LA PESTE di leopold Persidi
Nasceva dove nascevano
tutte le guerre e le conquiste.
Si diffondeva,
la temevano i grandi della terra.
Le donne ne avevano terrore.
I padri seppellivano i loro figli
a loro volta venivano seppelliti.
Si vendeva l'anima
pur di non essere toccati dalla peste.
Un contratto con la morte di non ritorno.
Viaggia e si diffonde: Cina, India,
lambendo il Nord Africa, L'Europa: Qui s'immolano
per diversa fede, per stato deforme,
per diverso pensiero e visione;
esseri che nulla hanno a che fare,
con l'odioso morbo.
Qui gli animi si perdono e muoiono.
Commento di Stefanella Orzan
L’autore ripercorre in brevi, secche pennellate storiche, uno stato d’animo
ed una realtà che furono esperienze comuni dell’umanità del passato.
Non lo fa con un tono distaccato, sembra al contrario quasi partecipe, come
spettatore-viaggiatore nei tempi del morbo che, come ci ricorda, non
risparmiò alcuna parte del nostro pianeta. E il poeta, con questo suo abile
procedimento per immagini e sensazioni ci fa “vedere” con precisione e
ricchezza di sentimenti, gli atteggiamenti e le azioni di coloro che si
trovarono a convivere con il morbo. Dall’accenno ai grandi della terra passa
a descrizioni più accorate e vicine alla gente comune nominando donne,
padri, figli, gruppi familiari che provvedevano da sé alle sepolture, ed
avevano paura.
Nelle linee di chiusura Persidi ci ricorda ancora il carattere tristemente
democratico, assolutamente privo di barriere e preferenze, dell’epidemia,
che colpì indiscriminatamente esseri umani di diverse fedi, attitudini,
luoghi geografici e temporanei (l’autore infatti non ci dice nulla dell’
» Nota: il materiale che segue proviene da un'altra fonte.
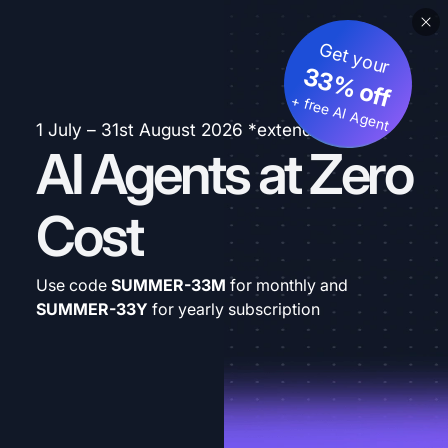
Get your
33% off
+ free AI Agent
1 July – 31st August 2026 *extended
AI Agents at Zero
Cost
Use code
SUMMER-33M
for monthly and
SUMMER-33Y
for yearly subscription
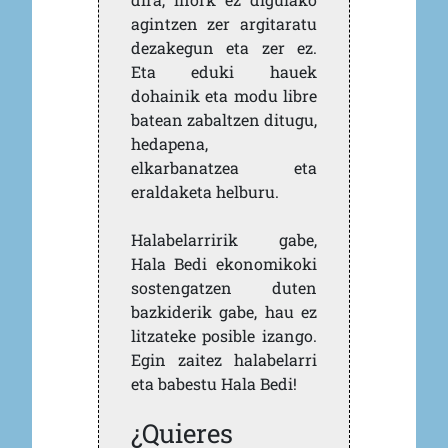
agintzen zer argitaratu
dezakegun eta zer ez.
Eta eduki hauek
dohainik eta modu libre
batean zabaltzen ditugu,
hedapena,
elkarbanatzea eta
eraldaketa helburu.
Halabelarririk gabe,
Hala Bedi ekonomikoki
sostengatzen duten
bazkiderik gabe, hau ez
litzateke posible izango.
Egin zaitez halabelarri
eta babestu Hala Bedi!
¿Quieres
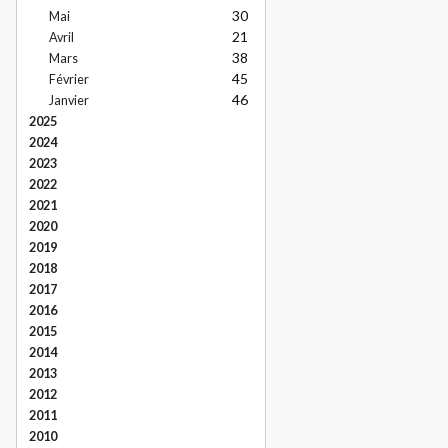
30
Mai
21
Avril
38
Mars
45
Février
46
Janvier
2025
2024
2023
2022
2021
2020
2019
2018
2017
2016
2015
2014
2013
2012
2011
2010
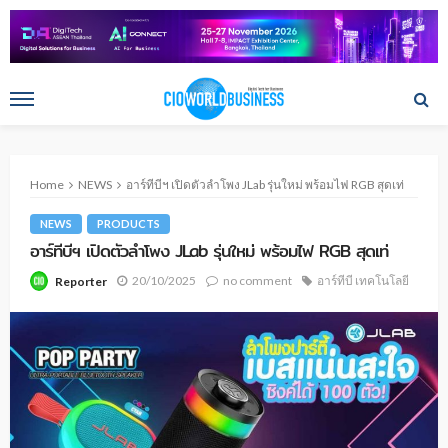
Home
NEWS
อาร์ทีบีฯ เปิดตัวลำโพง JLab รุ่นใหม่ พร้อมไฟ RGB สุดเท่
NEWS
PRODUCTS
อาร์ทีบีฯ เปิดตัวลำโพง JLab รุ่นใหม่ พร้อมไฟ RGB สุดเท่
20/10/2025
no comment
อาร์ทีบี เทคโนโลยี
Reporter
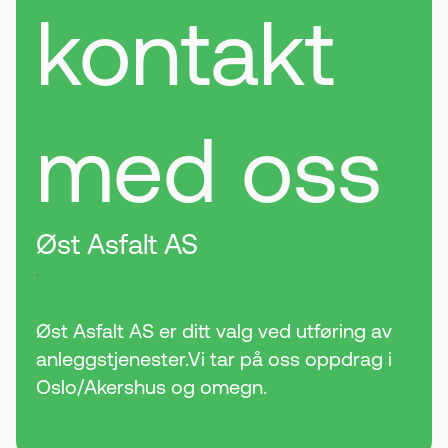
kontakt
med oss
Øst Asfalt AS
.
Øst Asfalt AS er ditt valg ved utføring av
anleggstjenester.Vi tar på oss oppdrag i
Oslo/Akershus og omegn.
epoca precisa, lasciandoci il dubbio su quale epidemia, tra le molte della
storia passata) tutte vittime inermi travolte senza poter opporre
resistenza.
La riga finale conclude con dolore e repentino stacco narrativo, la
descrizione di un evento nella storia umana.
Commento di Viviana De Persio
Colpisce molto la “testimonianza” dell'autore su qualcosa che ha fatto
tremare intere popolazioni. Considero questa poesia una testimonianza perché
l’autore sembra aver vissuto il terrore di quei tempi. Il sentimento è
espresso nel dolore delle madri, dei padri, dei figli; nel timore di chi
potente sulla terra non poteva nulla contro la peste, anzi, cercava in
qualcuno il responsabile di tutto ciò. Non sono mai state così vere le
parole “Un contratto con la morte di non ritorno”. Vera la incorruttibilità della morte, che non fa differenza di religione, di
sesso, di stato sociale o di condizione fisica. Testimonianza passata ma
indubbiamente attuale, perché l’uomo, in quanto animale, seppur
intelligente, è indifeso di fronte tutto ciò che si può celare sotto forma
di “Morbo” ma che in realtà ha un solo nome “MORTE”
Commento di Donatella Aragozzini
Un tema profondamente drammatico, quello della peste; una realtà
ineluttabile, quella del morbo che si diffonde inesorabilmente sulla Terra
senza fare differenze di razza, fede o classe sociale; un’immagine
struggente, quella dei padri che seppelliscono i figli. Senza dilungarsi in
inutili descrizioni, l’autore riesce ad esprimere con poche, efficaci
pennellate il dolore e il terrore che hanno accompagnato questo terribile
flagello dell’umanità e lo fa con tono accorato, mai distaccato, quasi
partecipe delle terribili sofferenze patite dalle vittime dell’epidemia. In
tutta la poesia aleggia la paura, ma anche un impalpabile senso di
rassegnazione, di impotenza nei confronti di qualcosa che è troppo grande
per essere sconfitto dai comuni mortali e che fa sentire gli uomini
incredibilmente deboli, inermi, indifesi.